Markets Dig Out of Hole to Finish Higher…..
U.S. equities were able to post gains for the day and avoid a three-day losing streak, as the markets continued to grapple with the implications of the resurging COVID-19 cases and progress on the vaccine front. Investors got a slew of earnings and economic data, with jobless claims unexpectedly accelerating, but reads on Leading Indicators and existing home sales continued strings of monthly gains. On the equity front, NVIDIA’s data center warning overshadowed its upbeat Q3 results, Macy’s posted a smaller-than-expected loss, and Sonos topped forecasts and issued favorable guidance. Treasury yields were lower as bond prices moved higher and the U.S. dollar gained ground, while gold and crude oil prices were lower. Europe finished in the red to trim a recent rally, while markets in Asia were mixed.
The Dow Jones Industrial Average rose 45 points (0.2%) to 29,483, the S&P 500 Index was up 14 points (0.4%) at 3,582, and the Nasdaq Composite increased 103 points (0.9%) to 11,905. In moderate volume, 892 million shares were traded on the NYSE and 3.7 billion shares changed hands on the Nasdaq. WTI crude oil traded $0.11 lower at $41.90 per barrel and wholesale gasoline was unchanged at $1.16 per gallon. Elsewhere, the Bloomberg gold spot price was off $5.55 at $1,866.69 per ounce, and the Dollar Index—a comparison of the U.S. dollar to six major world currencies—ticked 0.1% lower to 92.27.

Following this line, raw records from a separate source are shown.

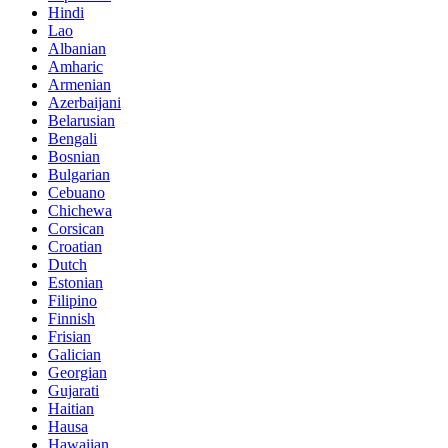
Hindi
Lao
Albanian
Amharic
Armenian
Azerbaijani
Belarusian
Bengali
Bosnian
Bulgarian
Cebuano
Chichewa
Corsican
Croatian
Dutch
Estonian
Filipino
Finnish
Frisian
Galician
Georgian
Gujarati
Haitian
Hausa
Hawaiian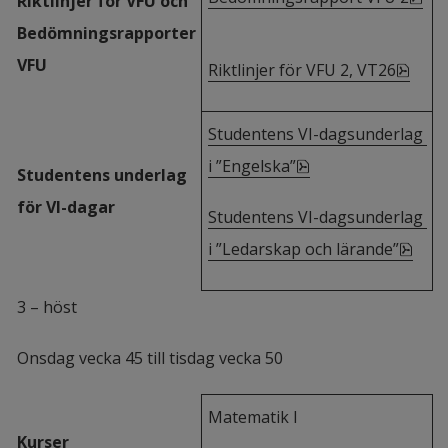
Riktlinjer för VFU och 
Bedömningsrapporter 
VFU
pdf, 
Riktlinjer för VFU 2, VT26
Studentens VI-dagsunderlag 
pdf, 216.5 kB, öppn
i ”Engelska”
Studentens underlag 
för VI-dagar
Studentens VI-dagsunderlag 
pdf,
i ”Ledarskap och lärande”
3 – höst
Onsdag vecka 45 till tisdag vecka 50
Matematik I
Kurser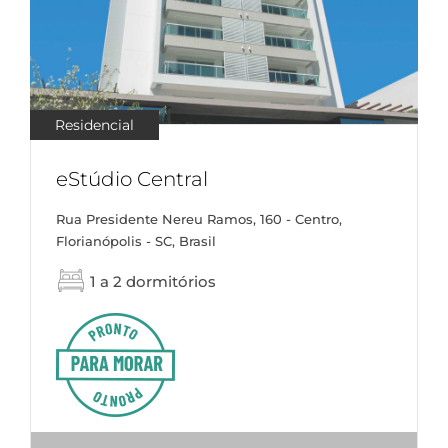
Residencial
eStúdio Central
Rua Presidente Nereu Ramos, 160 - Centro,
Florianópolis - SC, Brasil
1 a 2 dormitórios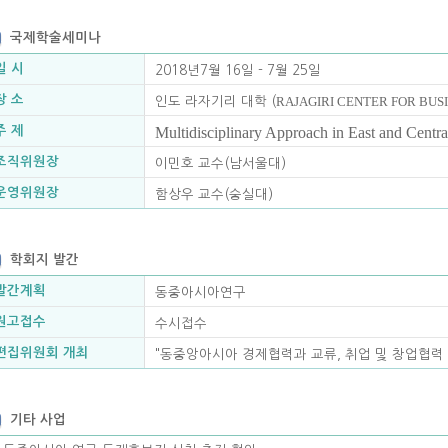
국제학술세미나
일 시
2018년7월 16일 - 7월 25일
장 소
RAJAGIRI CENTER FOR BUSI
인도 라자기리 대학 (
주 제
Multidisciplinary Approach in East and Centra
조직위원장
이민호 교수(남서울대)
운영위원장
함상우 교수(숭실대)
학회지 발간
발간계획
동중아시아연구
원고접수
수시접수
편집위원회 개최
"동중앙아시아 경제협력과 교류, 취업 및 창업협력 
기타 사업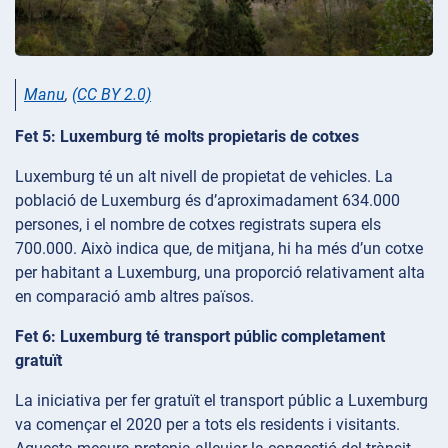
Manu
,
(CC BY 2.0)
Fet 5: Luxemburg té molts propietaris de cotxes
Luxemburg té un alt nivell de propietat de vehicles. La
població de Luxemburg és d’aproximadament 634.000
persones, i el nombre de cotxes registrats supera els
700.000. Això indica que, de mitjana, hi ha més d’un cotxe
per habitant a Luxemburg, una proporció relativament alta
en comparació amb altres països.
Fet 6: Luxemburg té transport públic completament
gratuït
La iniciativa per fer gratuït el transport públic a Luxemburg
va començar el 2020 per a tots els residents i visitants.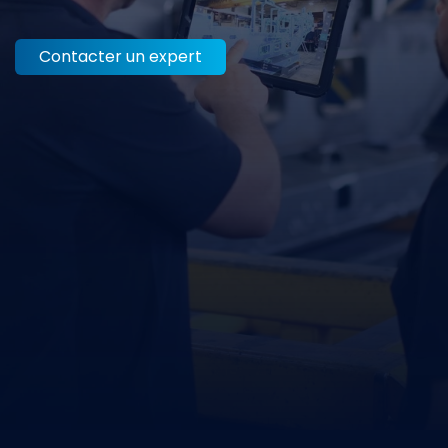
Contacter un expert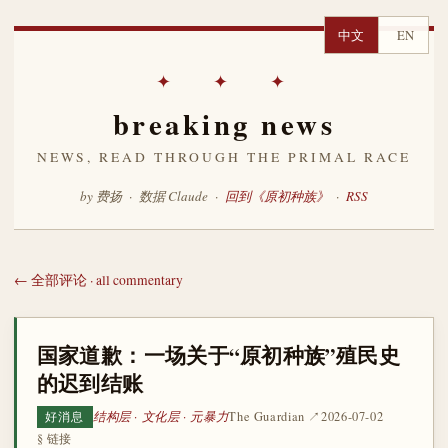
中文
EN
✦ ✦ ✦
breaking news
NEWS, READ THROUGH THE PRIMAL RACE
by 费扬 · 数据 Claude ·
回到《原初种族》
·
RSS
← 全部评论 · all commentary
国家道歉：一场关于“原初种族”殖民史
的迟到结账
结构层 · 文化层 · 元暴力
The Guardian ↗
2026-07-02
好消息
§ 链接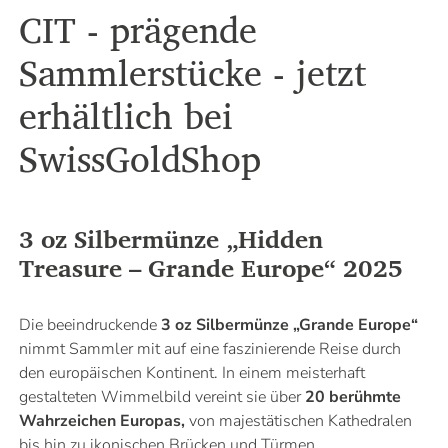
CIT - prägende
Sammlerstücke - jetzt
erhältlich bei
SwissGoldShop
3 oz Silbermünze „Hidden
Treasure – Grande Europe“ 2025
Die beeindruckende
3 oz Silbermünze „Grande Europe“
nimmt Sammler mit auf eine faszinierende Reise durch
den europäischen Kontinent. In einem meisterhaft
gestalteten Wimmelbild vereint sie über
20 berühmte
Wahrzeichen Europas,
von majestätischen Kathedralen
bis hin zu ikonischen Brücken und Türmen.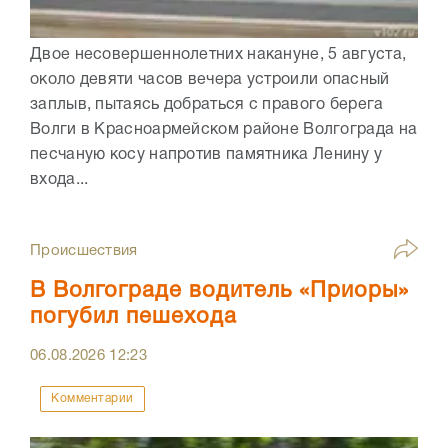
Двое несовершеннолетних накануне, 5 августа,
около девяти часов вечера устроили опасный
заплыв, пытаясь добраться с правого берега
Волги в Красноармейском районе Волгограда на
песчаную косу напротив памятника Ленину у
входа...
Происшествия
В Волгограде водитель «Приоры»
погубил пешехода
06.08.2026
12:23
Комментарии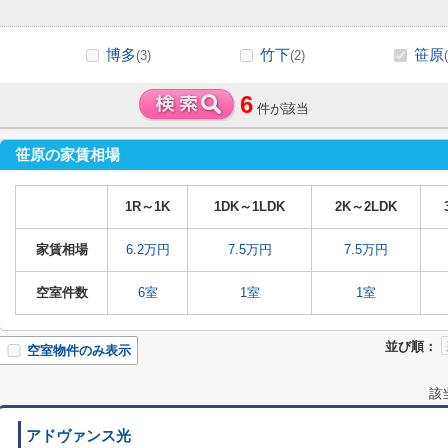
博多
竹下
笹原
(3)
(2)
6
件が該当
笹原の家賃相場
1R～1K
1DK～1LDK
2K～2LDK
家賃相場
6.2万円
7.5万円
7.5万円
空室件数
6室
1室
1室
並び順：
空室物件のみ表示
該
アドヴァンス光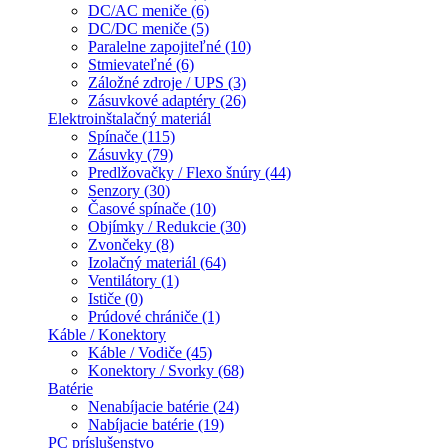
DC/AC meniče (6)
DC/DC meniče (5)
Paralelne zapojiteľné (10)
Stmievateľné (6)
Záložné zdroje / UPS (3)
Zásuvkové adaptéry (26)
Elektroinštalačný materiál
Spínače (115)
Zásuvky (79)
Predlžovačky / Flexo šnúry (44)
Senzory (30)
Časové spínače (10)
Objímky / Redukcie (30)
Zvončeky (8)
Izolačný materiál (64)
Ventilátory (1)
Ističe (0)
Prúdové chrániče (1)
Káble / Konektory
Káble / Vodiče (45)
Konektory / Svorky (68)
Batérie
Nenabíjacie batérie (24)
Nabíjacie batérie (19)
PC príslušenstvo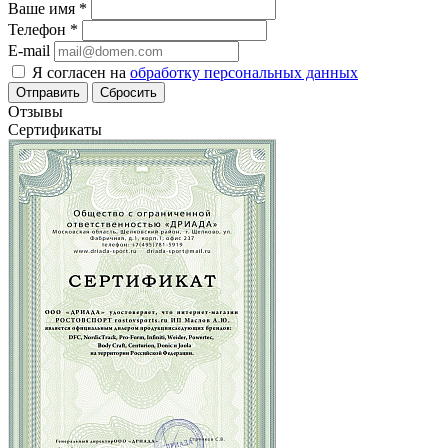
Ваше имя
*
Телефон
*
E-mail
Я согласен на
обработку персональных данных
Сбросить
Отзывы
Сертификаты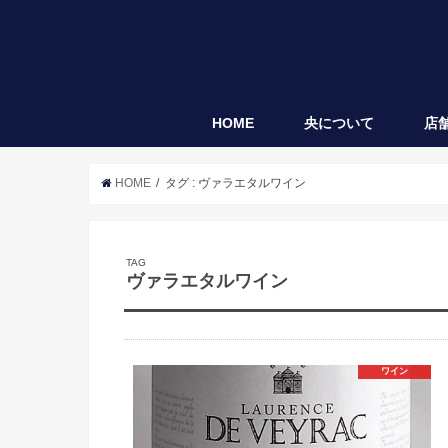
HOME
央について
店
央
袋垂れ
HOME
タグ : ヴァラエタルワイン
TAG
ヴァラエタルワイン
ワイン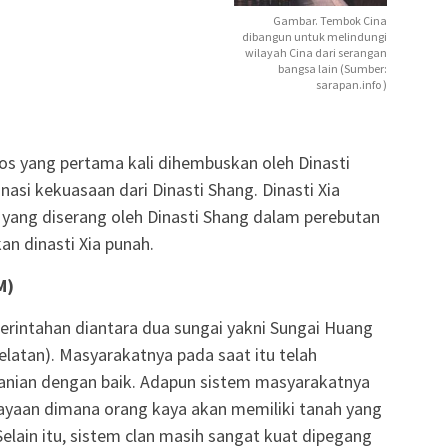
Gambar. Tembok Cina
dibangun untuk melindungi
wilayah Cina dari serangan
bangsa lain (Sumber:
sarapan.info )
tos yang pertama kali dihembuskan oleh Dinasti
asi kekuasaan dari Dinasti Shang. Dinasti Xia
 yang diserang oleh Dinasti Shang dalam perebutan
n dinasti Xia punah.
M)
erintahan diantara dua sungai yakni Sungai Huang
elatan). Masyarakatnya pada saat itu telah
tanian dengan baik. Adapun sistem masyarakatnya
kayaan dimana orang kaya akan memiliki tanah yang
elain itu, sistem clan masih sangat kuat dipegang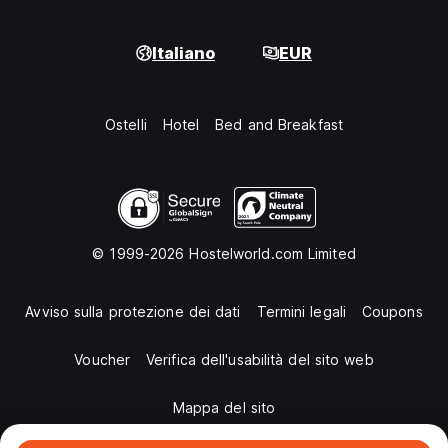
Italiano
EUR
Ostelli
Hotel
Bed and Breakfast
© 1999-2026 Hostelworld.com Limited
Avviso sulla protezione dei dati
Termini legali
Coupons
Voucher
Verifica dell'usabilità del sito web
Mappa del sito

Jobless claims unexpectedly accelerated, housing and Leading Indicators continued a string of gains. Weekly initial jobless claims came in at a level of 742,000 for the week ended November 14th, above the Bloomberg estimate of 700,000 and the prior week’s upwardly-revised 711,000 level. The four-week moving average declined by 13,750 to 742,000, while continuing claims for the week ended November 7th fell by 429,000 to 6,372,000, below estimates of 6,400,000. The four-week moving average of continuing claims dropped by 525,000 to 7,054,500.
The Conference Board’s Index of Leading Economic Indicators (LEI) for October rose 0.7% month-over-month (m/m), matching September’s unrevised gain and expectations. The LEI has been positive for six-straight months after the plunges in March and April, due to positive contributions from ISM new orders, jobless claims, stock prices, credit conditions and the interest rate spread.
Existing home sales unexpectedly increased in October, rising 4.3% m/m to an annual rate of 6.85 million units—the fifth-straight monthly gain—versus expectations of a decline to 6.47 million units from September’s modestly-revised 6.57 million rate. Existing home sales are up 26.6% y/y.
Each of the four major regions experienced m/m and y/y growth, with the Midwest seeing the greatest monthly increases. Sales of single-family homes and purchases of condominiums and co-ops were up m/m and y/y. The median existing home price was up 15.5% from a year ago to $313,000, marking the 104th straight month of y/y gains as prices rose in every region. Unsold inventory came in at an all-time low of 2.5-months pace at the current sales rate, down from 2.7-months in September and the 3.9-months pace a year earlier. Existing home sales reflect contract closings instead of signings and account for a large majority of the home sales market.
National Association of Realtors Chief Economist Lawrence Yun said, “Considering that we remain in a period of stubbornly high unemployment relative to pre-pandemic levels, the housing sector has performed remarkably well this year.” The surge in sales in recent months has now offset the spring market losses, and Yun added that, “With news that a COVID-19 vaccine will soon be available, and with mortgage rates projected to hover around 3% in 2021, I expect the market’s growth to continue into 2021.”
The Philly Fed Manufacturing Index declined but remained solidly in expansion territory (a reading above zero) for November, decreasing to 26.3 versus estimates of a decline to 22.5 from October’s 32.3 level. New orders, shipments and delivery times all fell but continued to depict expansion, while employment growth accelerated.
The November Kansas City Fed Manufacturing Activity Index dipped but remained at a level depicting expansion (a reading above zero). The index declined to 11 from October’s 13 reading, matching forecasts.
Treasuries rose, as the yield on the 2-year note dipped 1 basis point (bp) to 0.17%, the yield on the 10-year note was 3 bps lower at 0.85%, and the 30-year bond rate decreased 4 bps to 1.58%.